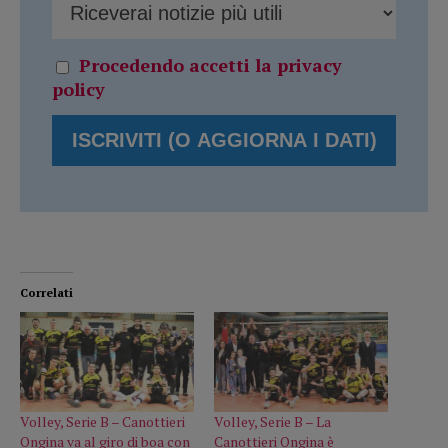
Procedendo accetti la privacy
policy
Correlati
Volley, Serie B – Canottieri
Volley, Serie B – La
Ongina va al giro di boa con
Canottieri Ongina è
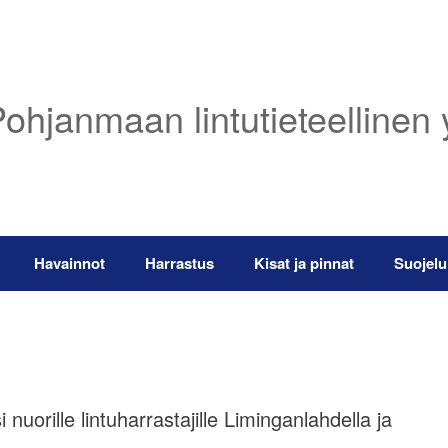
ohjanmaan lintutieteellinen 
Havainnot
Harrastus
Kisat ja pinnat
Suojelu
nuorille lintuharrastajille Liminganlahdella ja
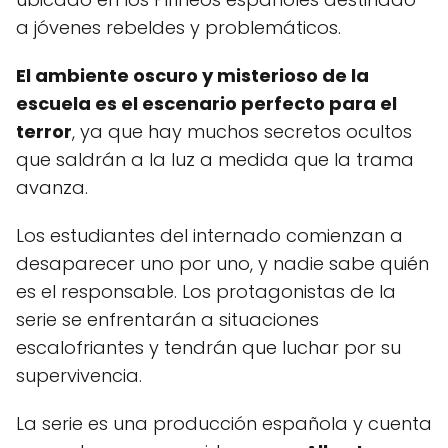
a jóvenes rebeldes y problemáticos.
El ambiente oscuro y misterioso de la
escuela es el escenario perfecto para el
terror
, ya que hay muchos secretos ocultos
que saldrán a la luz a medida que la trama
avanza.
Los estudiantes del internado comienzan a
desaparecer uno por uno, y nadie sabe quién
es el responsable. Los protagonistas de la
serie se enfrentarán a situaciones
escalofriantes y tendrán que luchar por su
supervivencia.
La serie es una producción española y cuenta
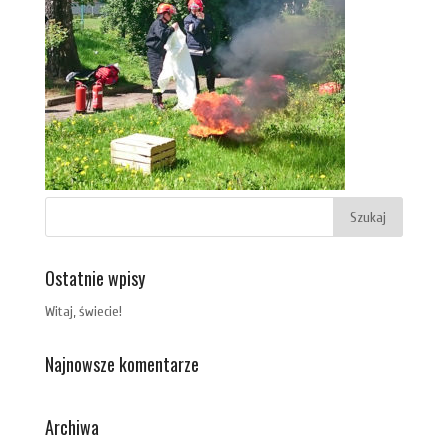
Ostatnie wpisy
Witaj, świecie!
Najnowsze komentarze
Archiwa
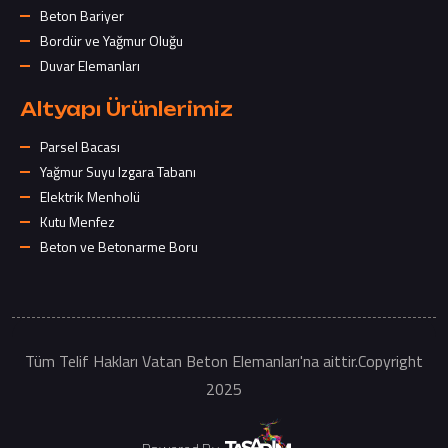
Beton Bariyer
Bordür ve Yağmur Oluğu
Duvar Elemanları
Altyapı Ürünlerimiz
Parsel Bacası
Yağmur Suyu Izgara Tabanı
Elektrik Menholü
Kutu Menfez
Beton ve Betonarme Boru
Tüm Telif Hakları Vatan Beton Elemanları'na aittir.Copyright
2025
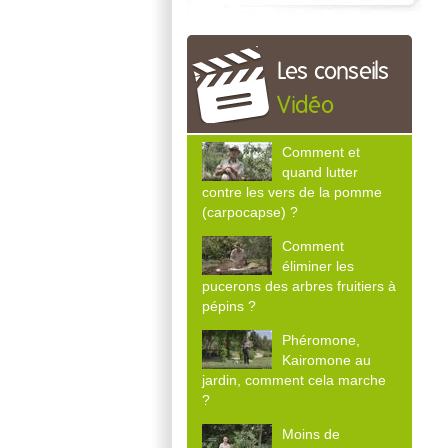
Les conseils
Vidéo
Comment et
quand lutter
contre les vers de la pomme
(carpocapse) ?
Comment
éliminer les
pucerons des arbres fruitiers à
pépins ?
Phéromone,
Kairomone au
jardin, comment cela marche
?
Moins de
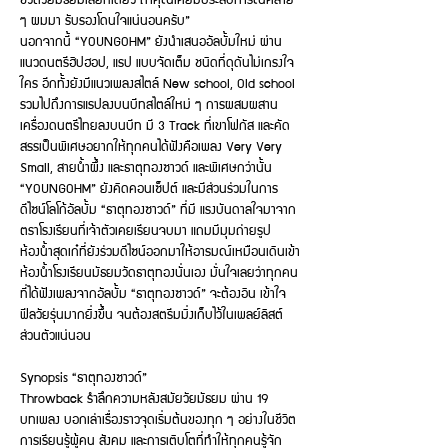
ๆ ผมมา รับรองโดนใจแน่นอนครับ”
นอกจากนี้ “YOUNGOHM” ยังนำเสนออัลบั้มใหม่ ผ่าน
แนวดนตรีฮิปฮอป, แรป แบบจัดเต็ม ชนิดที่ดุดันไม่เกรงใจ
ใคร อีกทั้งยังมีแนวเพลงสไตล์ New school, Old school
รวมไปถึงการแรปลงบนบีทสไตล์ใหม่ ๆ การผสมผสาน
เครื่องดนตรีไทยลงบนบีท มี 3 Track ที่เขาโฟกัส และคัด
สรรเป็นพิเศษอยากให้ทุกคนได้ฟังคือเพลง Very Very
Small, สายน้ำผึ้ง และธาตุทองซาวด์ และพิเศษกว่านั้น
“YOUNGOHM” ยังคิดคอนเซ็ปต์ และมีส่วนร่วมในการ
ดีไซน์โลโก้อัลบั้ม “ธาตุทองซาวด์” ที่มี แรงบันดาลใจมาจาก
ตราโรงเรียนที่เจ้าตัวเคยเรียนจบมา แถมมีมุมถ่ายรูป
ห้องน้ำสุดเก๋ที่ยังร่วมดีไซน์ออกมาให้อารมณ์เหมือนเดินเข้า
ห้องน้ำโรงเรียนมัธยมวัดธาตุทองนั่นเอง มั่นใจเลยว่าทุกคน
ที่ได้ฟังเพลงจากอัลบั้ม “ธาตุทองซาวด์” จะต้องอิน เข้าใจ
ฟีลวัยรุ่นมากยิ่งขึ้น จนต้องสตรีมมิ่งเก็บไว้ในเพลย์ลิสต์
ส่วนตัวแน่นอน
Synopsis “ธาตุทองซาวด์”
Throwback รำลึกความหลังสมัยวัยมัธยม ผ่าน 19
บทเพลง บอกเล่าเรื่องราวจุดเริ่มต้นของทุก ๆ อย่างในชีวิต
การเรียนรู้ผู้คน สังคม และการเติบโตที่ทำให้ทุกคนรู้จัก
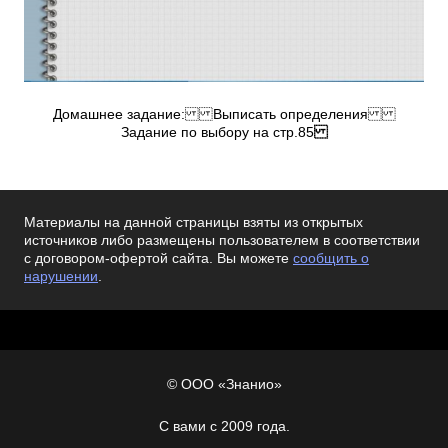
Домашнее задание: Выписать определения
Задание по выбору на стр.85
Материалы на данной страницы взяты из открытых
источников либо размещены пользователем в соответствии
с договором-офертой сайта. Вы можете
сообщить о
нарушении
.
© ООО «Знанио»
С вами с 2009 года.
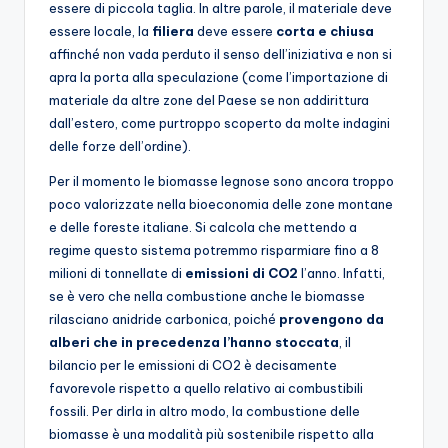
essere di piccola taglia. In altre parole, il materiale deve
essere locale, la
filiera
deve essere
corta e chiusa
affinché non vada perduto il senso dell’iniziativa e non si
apra la porta alla speculazione (come l’importazione di
materiale da altre zone del Paese se non addirittura
dall’estero, come purtroppo scoperto da molte indagini
delle forze dell’ordine).
Per il momento le biomasse legnose sono ancora troppo
poco valorizzate nella bioeconomia delle zone montane
e delle foreste italiane. Si calcola che mettendo a
regime questo sistema potremmo risparmiare fino a 8
milioni di tonnellate di
emissioni di CO2
l’anno. Infatti,
se è vero che nella combustione anche le biomasse
rilasciano anidride carbonica, poiché
provengono da
alberi che in precedenza l’hanno stoccata
, il
bilancio per le emissioni di CO2 è decisamente
favorevole rispetto a quello relativo ai combustibili
fossili. Per dirla in altro modo, la combustione delle
biomasse è una modalità più sostenibile rispetto alla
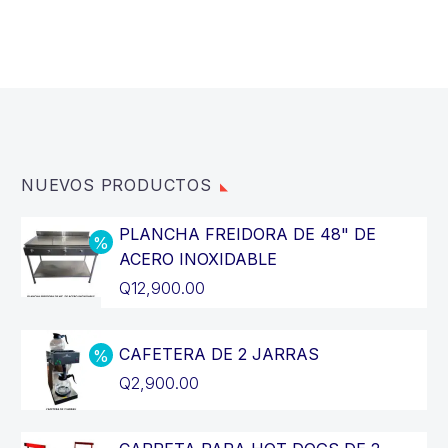
NUEVOS PRODUCTOS
PLANCHA FREIDORA DE 48" DE
ACERO INOXIDABLE
El
Q
12,900.00
precio
El
original
precio
CAFETERA DE 2 JARRAS
era:
actual
El
Q
2,900.00
Q14,400.00.
es:
precio
El
Q12,900.00.
original
precio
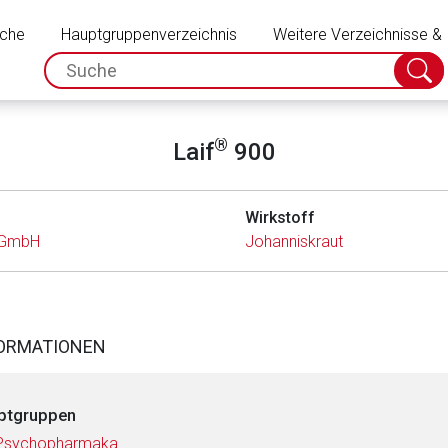
Schließen
uche
Hauptgruppenverzeichnis
Weitere Verzeichnisse &
spc.search.input.placeholder
Suche
absch
®
Laif
900
Wirkstoff
l GmbH
Johanniskraut
FORMATIONEN
ptgruppen
 Psychopharmaka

WHAT TO DO: From the data above, copy each line where the string "delle" appears.

TASK RESPONSE:
delle forze dell’ordine).
poco valorizzate nella bioeconomia delle zone montane
e delle foreste italiane. Si calcola che mettendo a
fossili. Per dirla in altro modo, la combustione delle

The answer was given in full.